Here is a summary for the 28 books I've analyzed. For now Lonewolf comprises 4 series:

- Kai series: 1 to 5
- Magnakai series: 6 to 12
- Grand Master series: 13 to 20
- New Order series: 21 to 32 (but now only 28 in project aon)

The values reported below are the average value for each category. Something interesting we can see if that from the 3rd series, there are no more cycles and the shortest path has increased on average 50% compared to the 1st and 2nd series. Also, the shortest path to death has tripled and the number of insta-death was halved.

Over time, the books might have become more focused on adventure and story but also less punishing. Having only read the first couple of books, I can't comment on this but if somebody has an opinion on this, I would be happy to hear about it and maybe update the post with your comments.

series | shortest path | shortest path to death | path with the most fights | # of fight | # of luck | # of death | # of cycles | longest path |
---|---|---|---|---|---|---|---|---|

1-kai | 51 | 12 | 20 | 43 | 25 | 11 | 11 | 153 |

2-magnakai | 66 | 10 | 21 | 42 | 23 | 15 | 5 | 171 |

3-grand-master | 95 | 37 | 18 | 40 | 37 | 7 | 0 | 163 |

4-new-order | 97 | 30 | 12 | 27 | 43 | 6 | 0 | 156 |

# The technical bits

## The preparation: Turn to 1

"Turn to" are the mythic words in these game books. It's also how we will divide the different sections of text, by using regexp. There are 5 types of section and their assigned color:

**normal**: you can move forward to another section (white),**luck**: you are asked to test your luck and you can move forward to another section (green),**fight**: you are asked to fight some monster(s) and you can move forward to another section (yellow),**death**: you chose badly and you got yourself killed, you have to restart from the section 1 (red),**start/end**: first section and last section (blue).

*Dawn of the darklords graph*

Once the sections are defined, we have to create the directed graph. To do so, I used two python libraries:

## Extracting the interesting information: Test your Luck

I mainly used `networkx`

for the graph network analysis. It's a straightforward library and the documentation is good.

### Do you need a DAGger?

Typically a Lonewolf adventure is the equivalent of a Directed (A)Cyclic Graph:

**Directed**: Lonewolf, your character, goes from the section 1 to hopefully the latest section which is depending on the book the section 300, 350 or 400, without the possibility to come back to the previous section;**Acyclic**: This is not totally true for the Lonewolf series as 7 books contain cycles, a "circular" path between two nodes which a node is repeated twice. Some algorithms like the shortest path or longest path require a DAG and we need to remove the cycles before running them.**Graph**: The sections are the nodes of the graph and the vertices the choices for each section.

### Disconnected graphs

In several books, graphs are disconnected. It means you can't go from the section 1 to the end section (300 or 350). This indicates usually that there is an enigma or puzzle asking to add numbers discovered along the adventure and reach the section given by the number. The only way to process these graphs is to check the text notes and add the missing edges manually.

### Cycle removal

The cycle removal is an interesting problem as it is one of the first problem to have been shown as NP-complete (NP stands for Non deterministic Polynomial time). This means that there is no known way to find a solution to solve that problem quickly and the time to find a solution grows as the size of the input grows. Nonetheless we are lucky because the data from a gamebook is usually quite small (300 to 400 nodes and 400 to 600 edges)!

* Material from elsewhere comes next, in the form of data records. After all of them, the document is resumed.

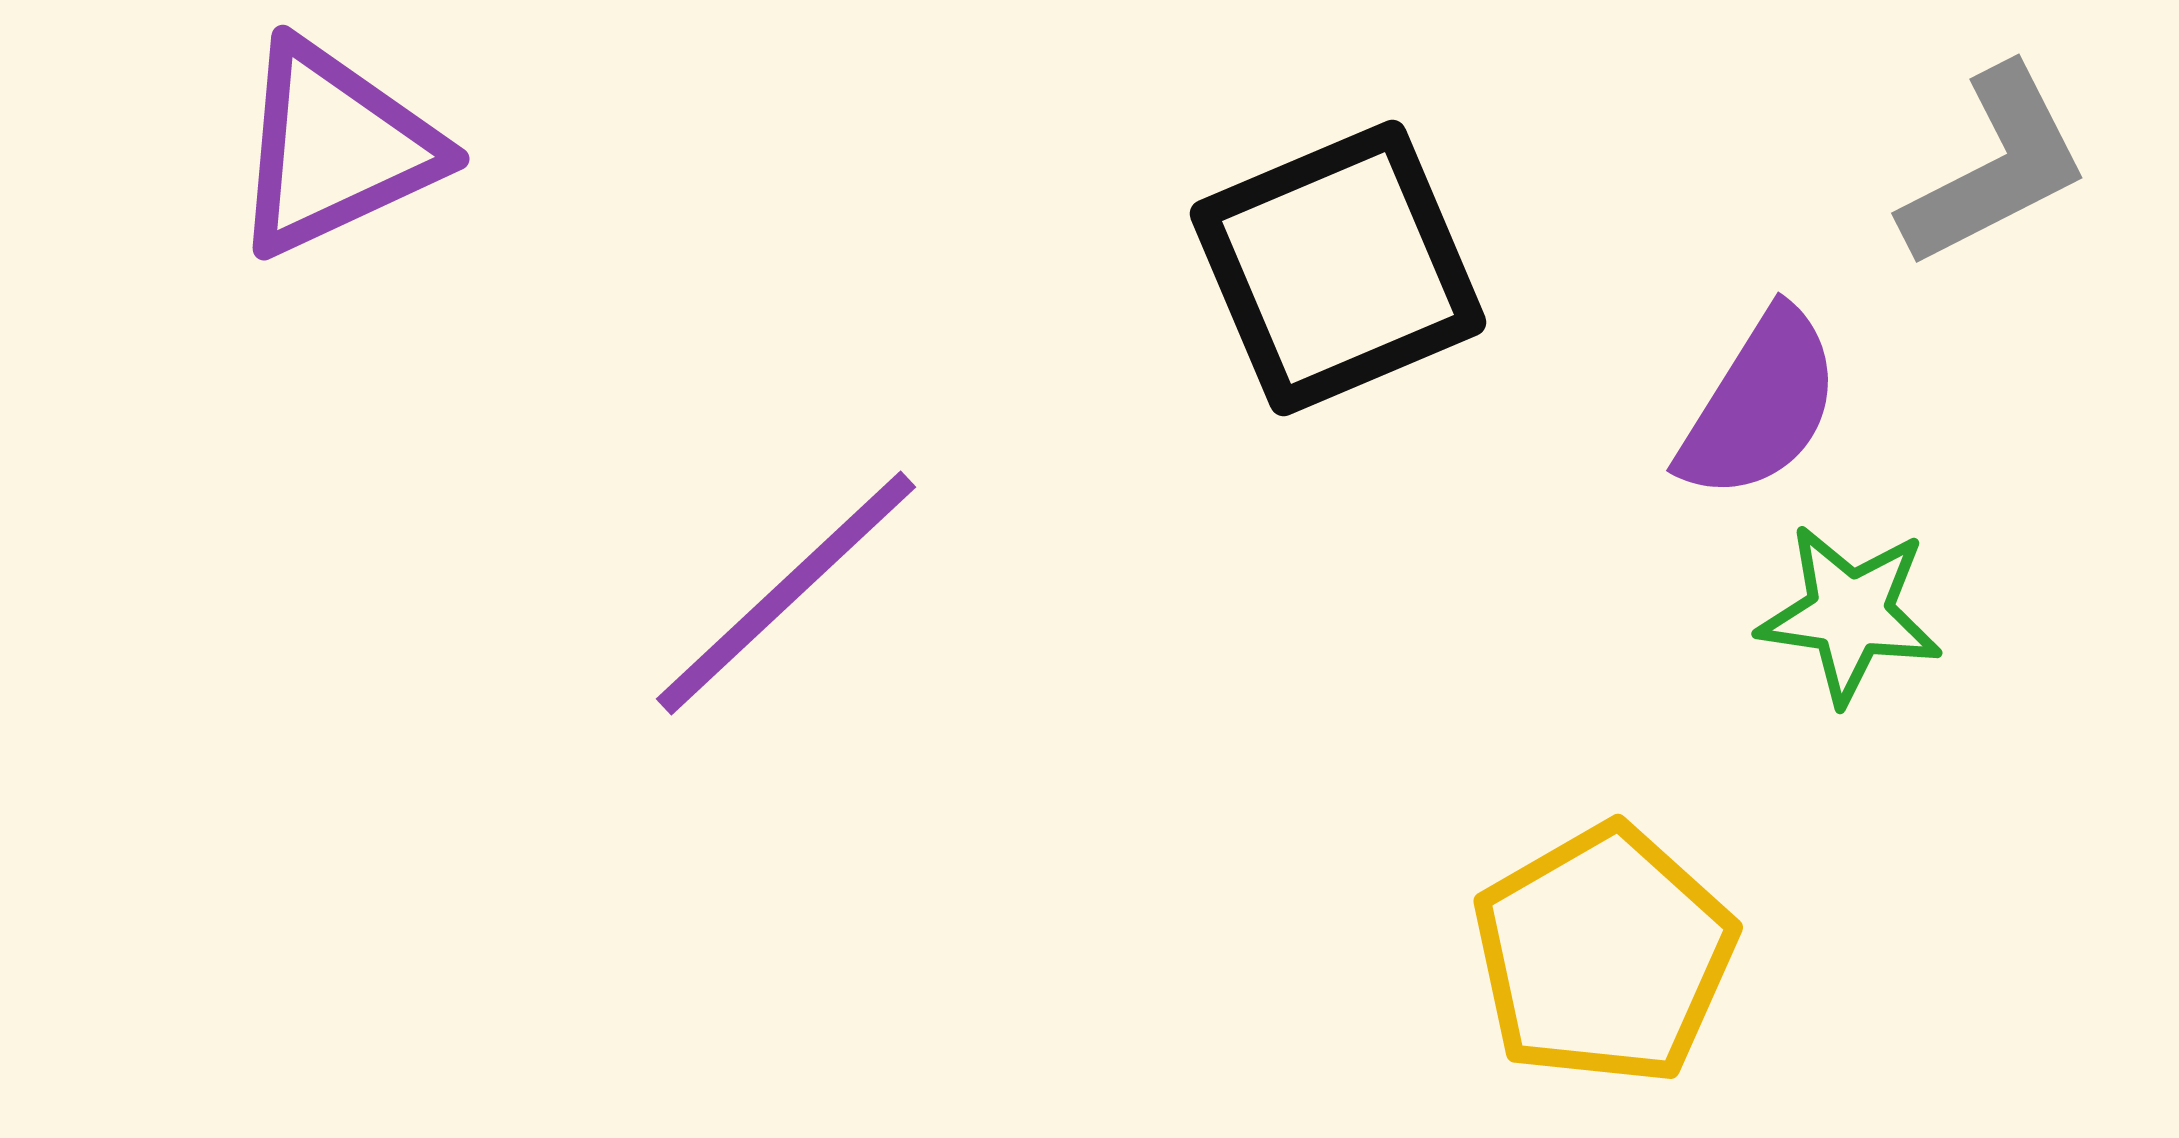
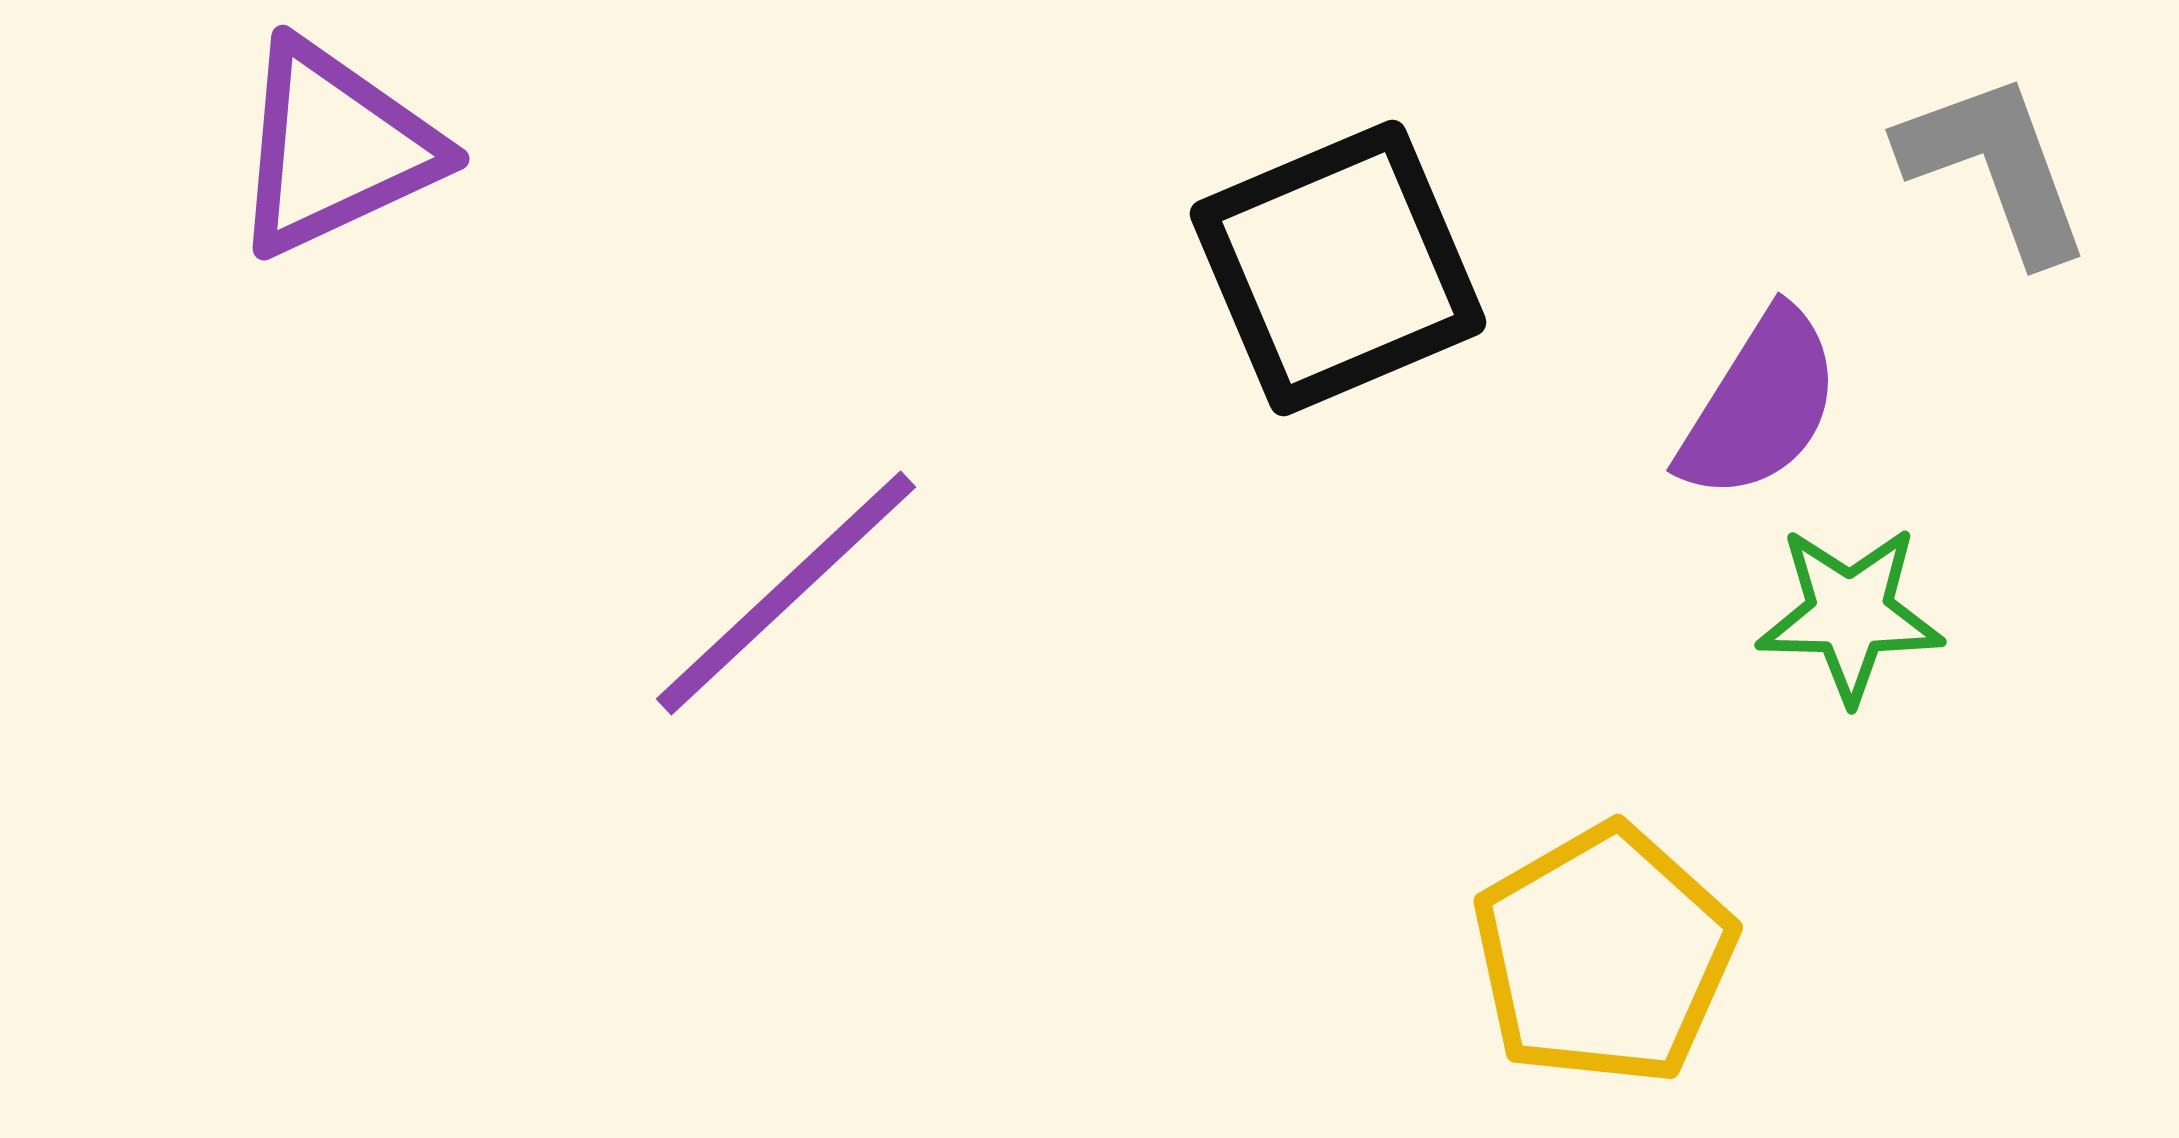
gray L-shape: rotated 83 degrees counterclockwise
green star: rotated 7 degrees counterclockwise
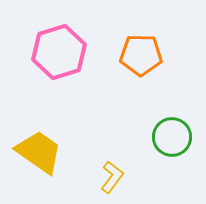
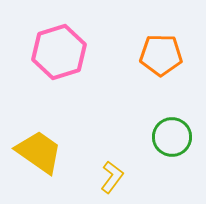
orange pentagon: moved 20 px right
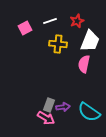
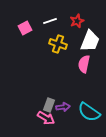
yellow cross: rotated 12 degrees clockwise
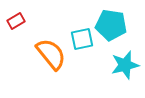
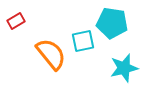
cyan pentagon: moved 1 px right, 2 px up
cyan square: moved 1 px right, 2 px down
cyan star: moved 1 px left, 3 px down
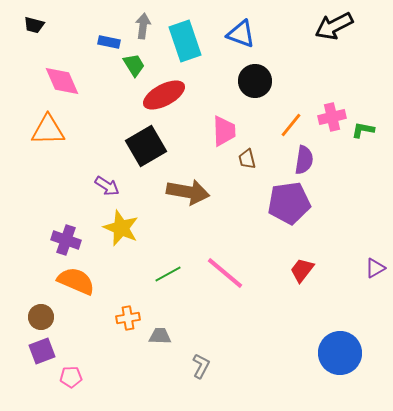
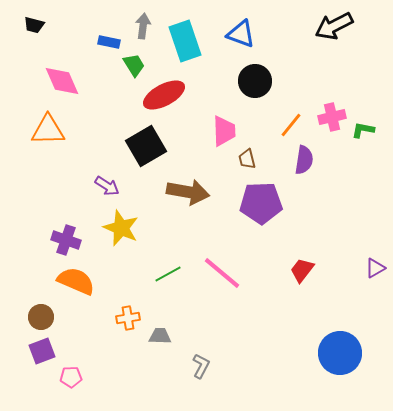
purple pentagon: moved 28 px left; rotated 6 degrees clockwise
pink line: moved 3 px left
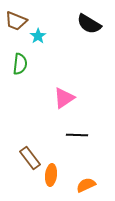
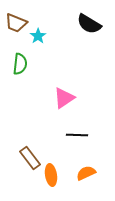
brown trapezoid: moved 2 px down
orange ellipse: rotated 15 degrees counterclockwise
orange semicircle: moved 12 px up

The idea behind the cycle removal is simple:

- do a DFS search,
- look at the nodes and their children,
- if one or more children have been already visited, remove that edge.

# Conclusion

It was a cool project to do. I brushed up on the graph theory which I never really used outside of university. I would like to see if there are any correlations between the features I chose and the popularity of the gamebooks.